From the records below, work out how many lines carry the string "arbetet". Leave out everything but the number.

═══ TASK INPUT

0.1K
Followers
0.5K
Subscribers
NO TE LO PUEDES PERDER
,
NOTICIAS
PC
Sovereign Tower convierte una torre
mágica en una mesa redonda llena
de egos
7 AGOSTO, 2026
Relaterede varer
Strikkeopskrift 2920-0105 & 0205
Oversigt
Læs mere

══════
═══ TASK INPUT

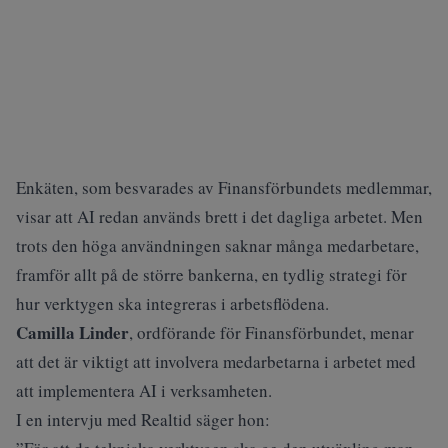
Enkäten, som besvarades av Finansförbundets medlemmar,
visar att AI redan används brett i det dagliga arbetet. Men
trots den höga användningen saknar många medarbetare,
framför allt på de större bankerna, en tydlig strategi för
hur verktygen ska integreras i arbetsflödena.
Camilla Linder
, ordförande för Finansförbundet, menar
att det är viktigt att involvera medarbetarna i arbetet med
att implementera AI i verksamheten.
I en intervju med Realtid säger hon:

══════

* [WORKED SOLUTION] 2